#### [What needs to be done]
Set down every entry again word for word, please, but skip the pictures.

#### [Page images and extracted text]
- - -

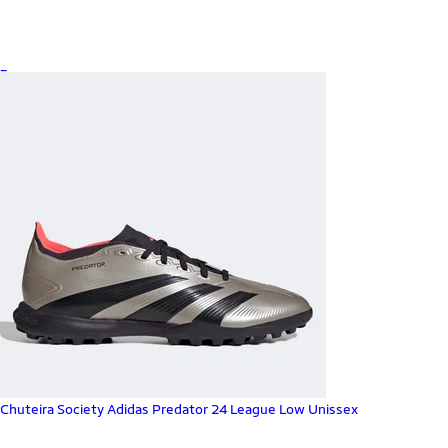
_
Chuteira Society Adidas Predator 24 League Low Unissex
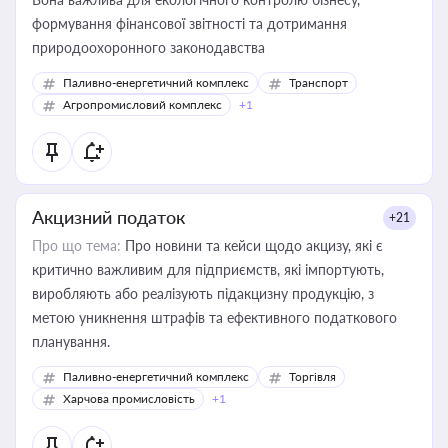
формування фінансової звітності та дотримання
природоохоронного законодавства
Паливно-енергетичний комплекс
Транспорт
Агропромисловий комплекс
+1
Акцизний податок
+21
Про що тема:
Про новини та кейси щодо акцизу, які є
критично важливим для підприємств, які імпортують,
виробляють або реалізують підакцизну продукцію, з
метою уникнення штрафів та ефективного податкового
планування.
Паливно-енергетичний комплекс
Торгівля
Харчова промисловість
+1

- - -

#### [Output below]
_
Chuteira Society Adidas Predator 24 League Low Unissex
формування фінансової звітності та дотримання
природоохоронного законодавства
Паливно-енергетичний комплекс
Транспорт
Агропромисловий комплекс
+1
Акцизний податок
+21
Про що тема:
Про новини та кейси щодо акцизу, які є
критично важливим для підприємств, які імпортують,
виробляють або реалізують підакцизну продукцію, з
метою уникнення штрафів та ефективного податкового
планування.
Паливно-енергетичний комплекс
Торгівля
Харчова промисловість
+1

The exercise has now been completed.